3. Odtworzenie materiałów wymagało posiadania dodatku do przeglądarki

Adobe Flash Player

, co powodowało, że prezentacja się zawieszała i co skutecznie uniemożliwiało naukę w godzinach pracy. Akurat mnie ten problem nie dotknął, bo od razu zdecydowałam się na naukę w domu, ale wiem od innych, że tak było. Przy czym informacja o wymaganiu posiadania dodatku pojawiła się dopiero po kilku dniach od rozpoczęcia kursu.
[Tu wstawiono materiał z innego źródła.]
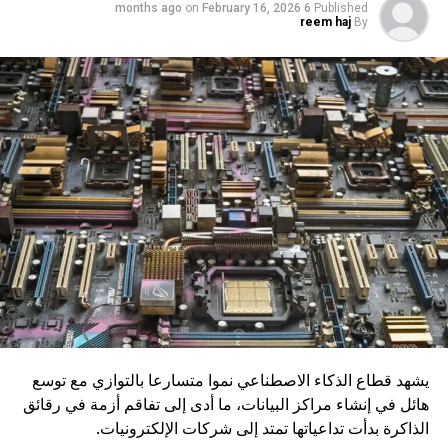
on
February 16, 2026
6 months ago
Published
DON'T MISS
reem haj
By
مؤتمر الذكاء الاصطناعي في لبنان 2025: نحو نموذج لبناني
مبتكر ومسؤول
يشهد قطاع الذكاء الاصطناعي نموا متسارعا بالتوازي مع توسع
هائل في إنشاء مراكز البيانات، ما أدى إلى تفاقم أزمة في رقائق
الذاكرة بدأت تداعياتها تمتد إلى شركات الإلكترونيات.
4. Można było otworzyć kurs (ten główny) nie więcej niż trzy razy. Więc jeśli ktoś uparcie próbował z pracy i mu się zawieszało - wyłączał i znów próbował to sobie załatwił sprawę. Ta informacja - o trzech próbach - też przyszła zdecydowanie za późno.

5. Początkowo na zaliczenie kursu wyznaczono 3 dni, ale jednak zostało to przedłużone o kolejne 4. Mimo wszystko zabrakło informacji (choćby przy rejestracji) w jakim terminie e-kurs się będzie odbywał. Większość z nas chyba podała w formularzu służbowe adresy e-mail, co oznacza,  że na takie przychodziła informacja o aktywacji i rozpoczęciu kursu. Jak kogoś akurat w momencie rozpoczęcia nie było w pracy, to też miał pecha.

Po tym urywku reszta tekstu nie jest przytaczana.